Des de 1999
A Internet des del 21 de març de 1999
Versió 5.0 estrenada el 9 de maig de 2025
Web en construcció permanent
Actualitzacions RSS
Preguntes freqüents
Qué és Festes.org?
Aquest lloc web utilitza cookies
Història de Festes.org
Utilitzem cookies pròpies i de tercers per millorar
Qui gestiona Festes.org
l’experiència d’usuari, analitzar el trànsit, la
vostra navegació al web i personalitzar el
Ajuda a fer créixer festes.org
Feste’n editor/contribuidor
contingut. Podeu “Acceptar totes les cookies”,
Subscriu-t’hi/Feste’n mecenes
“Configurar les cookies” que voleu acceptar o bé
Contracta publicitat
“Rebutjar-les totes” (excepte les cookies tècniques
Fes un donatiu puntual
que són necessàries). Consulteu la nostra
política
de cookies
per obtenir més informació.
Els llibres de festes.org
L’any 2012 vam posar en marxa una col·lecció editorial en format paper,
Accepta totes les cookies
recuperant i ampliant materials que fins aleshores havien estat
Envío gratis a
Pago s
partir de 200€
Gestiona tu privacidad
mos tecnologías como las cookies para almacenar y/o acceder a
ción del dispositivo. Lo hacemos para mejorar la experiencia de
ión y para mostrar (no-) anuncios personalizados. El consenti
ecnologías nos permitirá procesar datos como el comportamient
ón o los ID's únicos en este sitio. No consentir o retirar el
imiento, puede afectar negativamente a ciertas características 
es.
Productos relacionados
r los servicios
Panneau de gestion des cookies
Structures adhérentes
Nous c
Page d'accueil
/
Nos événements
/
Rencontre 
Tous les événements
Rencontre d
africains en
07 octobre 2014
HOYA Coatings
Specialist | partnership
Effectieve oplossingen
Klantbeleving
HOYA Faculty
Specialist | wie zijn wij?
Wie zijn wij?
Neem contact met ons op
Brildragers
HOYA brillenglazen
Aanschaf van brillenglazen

⁂

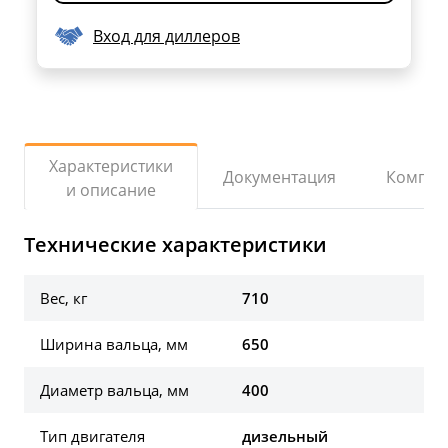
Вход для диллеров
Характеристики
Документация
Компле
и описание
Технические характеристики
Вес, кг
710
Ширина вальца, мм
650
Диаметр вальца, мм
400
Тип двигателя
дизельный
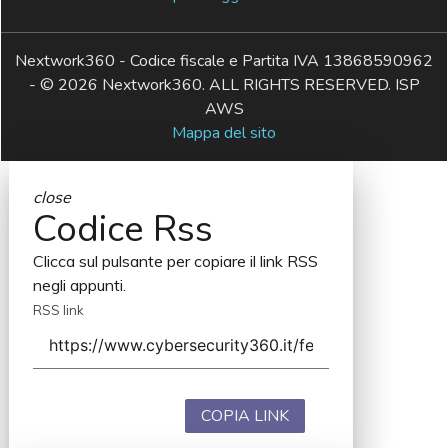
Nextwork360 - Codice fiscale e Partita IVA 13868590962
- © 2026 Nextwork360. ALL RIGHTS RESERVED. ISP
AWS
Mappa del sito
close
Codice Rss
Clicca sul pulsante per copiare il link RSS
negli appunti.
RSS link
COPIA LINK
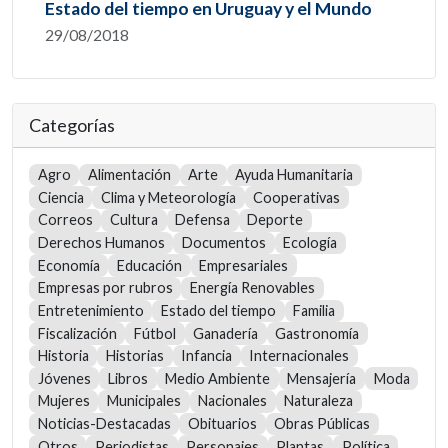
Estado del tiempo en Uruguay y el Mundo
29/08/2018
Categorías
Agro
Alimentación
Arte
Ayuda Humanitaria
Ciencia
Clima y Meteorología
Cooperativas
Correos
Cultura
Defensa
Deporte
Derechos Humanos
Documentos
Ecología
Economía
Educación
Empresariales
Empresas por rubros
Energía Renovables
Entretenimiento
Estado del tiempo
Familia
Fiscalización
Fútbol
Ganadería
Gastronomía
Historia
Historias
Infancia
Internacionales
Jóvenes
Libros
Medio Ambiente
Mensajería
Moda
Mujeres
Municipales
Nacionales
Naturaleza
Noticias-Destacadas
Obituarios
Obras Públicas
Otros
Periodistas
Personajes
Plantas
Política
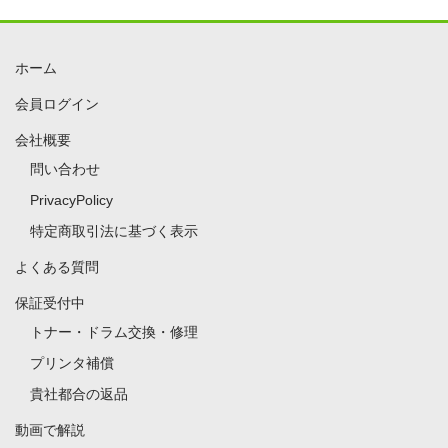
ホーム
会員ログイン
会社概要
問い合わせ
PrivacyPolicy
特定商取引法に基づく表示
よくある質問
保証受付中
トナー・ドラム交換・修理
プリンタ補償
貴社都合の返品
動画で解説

⁂

- HOW TO COMPLETE THIS TASK -
In the listing above, find the line holding "Effectieve oplossingen" and the line holding "Aanschaf van brillenglazen", then output those two lines and every line between them exactly.

- RESPONSE TO THIS TASK -
Effectieve oplossingen
Klantbeleving
HOYA Faculty
Specialist | wie zijn wij?
Wie zijn wij?
Neem contact met ons op
Brildragers
HOYA brillenglazen
Aanschaf van brillenglazen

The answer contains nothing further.